[Extracted records]
--*--
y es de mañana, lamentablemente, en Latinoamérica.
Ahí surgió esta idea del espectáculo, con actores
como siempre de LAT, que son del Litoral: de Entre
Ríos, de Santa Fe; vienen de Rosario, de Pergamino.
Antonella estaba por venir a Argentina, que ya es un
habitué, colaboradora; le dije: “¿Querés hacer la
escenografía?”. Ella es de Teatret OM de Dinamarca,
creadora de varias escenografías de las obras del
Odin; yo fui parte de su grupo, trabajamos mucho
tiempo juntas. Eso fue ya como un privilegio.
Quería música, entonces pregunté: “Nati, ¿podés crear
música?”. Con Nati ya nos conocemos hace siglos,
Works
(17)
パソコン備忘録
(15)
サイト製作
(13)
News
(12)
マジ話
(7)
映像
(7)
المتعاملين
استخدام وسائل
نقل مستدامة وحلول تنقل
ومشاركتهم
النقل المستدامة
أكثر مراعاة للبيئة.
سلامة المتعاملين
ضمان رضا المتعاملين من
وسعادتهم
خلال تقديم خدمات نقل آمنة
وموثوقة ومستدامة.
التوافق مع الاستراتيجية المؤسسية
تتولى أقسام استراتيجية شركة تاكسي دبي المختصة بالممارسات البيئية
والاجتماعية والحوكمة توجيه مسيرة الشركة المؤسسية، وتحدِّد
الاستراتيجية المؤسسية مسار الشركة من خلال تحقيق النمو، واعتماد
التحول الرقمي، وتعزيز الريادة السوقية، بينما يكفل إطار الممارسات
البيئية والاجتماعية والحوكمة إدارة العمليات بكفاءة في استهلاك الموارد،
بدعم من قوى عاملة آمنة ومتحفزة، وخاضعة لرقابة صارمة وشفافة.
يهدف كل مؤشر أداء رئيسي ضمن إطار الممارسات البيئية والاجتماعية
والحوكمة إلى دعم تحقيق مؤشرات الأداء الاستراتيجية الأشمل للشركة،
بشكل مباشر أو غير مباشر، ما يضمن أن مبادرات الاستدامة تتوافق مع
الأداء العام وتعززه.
--*--
* _WORK REQUIRED_:
The answer should be all the entries, restated with no word changed.

* _SOLUTION TO THIS PROBLEM_:
y es de mañana, lamentablemente, en Latinoamérica.
Ahí surgió esta idea del espectáculo, con actores
como siempre de LAT, que son del Litoral: de Entre
Ríos, de Santa Fe; vienen de Rosario, de Pergamino.
Antonella estaba por venir a Argentina, que ya es un
habitué, colaboradora; le dije: “¿Querés hacer la
escenografía?”. Ella es de Teatret OM de Dinamarca,
creadora de varias escenografías de las obras del
Odin; yo fui parte de su grupo, trabajamos mucho
tiempo juntas. Eso fue ya como un privilegio.
Quería música, entonces pregunté: “Nati, ¿podés crear
música?”. Con Nati ya nos conocemos hace siglos,
Works
(17)
パソコン備忘録
(15)
サイト製作
(13)
News
(12)
マジ話
(7)
映像
(7)
المتعاملين
استخدام وسائل
نقل مستدامة وحلول تنقل
ومشاركتهم
النقل المستدامة
أكثر مراعاة للبيئة.
سلامة المتعاملين
ضمان رضا المتعاملين من
وسعادتهم
خلال تقديم خدمات نقل آمنة
وموثوقة ومستدامة.
التوافق مع الاستراتيجية المؤسسية
تتولى أقسام استراتيجية شركة تاكسي دبي المختصة بالممارسات البيئية
والاجتماعية والحوكمة توجيه مسيرة الشركة المؤسسية، وتحدِّد
الاستراتيجية المؤسسية مسار الشركة من خلال تحقيق النمو، واعتماد
التحول الرقمي، وتعزيز الريادة السوقية، بينما يكفل إطار الممارسات
البيئية والاجتماعية والحوكمة إدارة العمليات بكفاءة في استهلاك الموارد،
بدعم من قوى عاملة آمنة ومتحفزة، وخاضعة لرقابة صارمة وشفافة.
يهدف كل مؤشر أداء رئيسي ضمن إطار الممارسات البيئية والاجتماعية
والحوكمة إلى دعم تحقيق مؤشرات الأداء الاستراتيجية الأشمل للشركة،
بشكل مباشر أو غير مباشر، ما يضمن أن مبادرات الاستدامة تتوافق مع
الأداء العام وتعززه.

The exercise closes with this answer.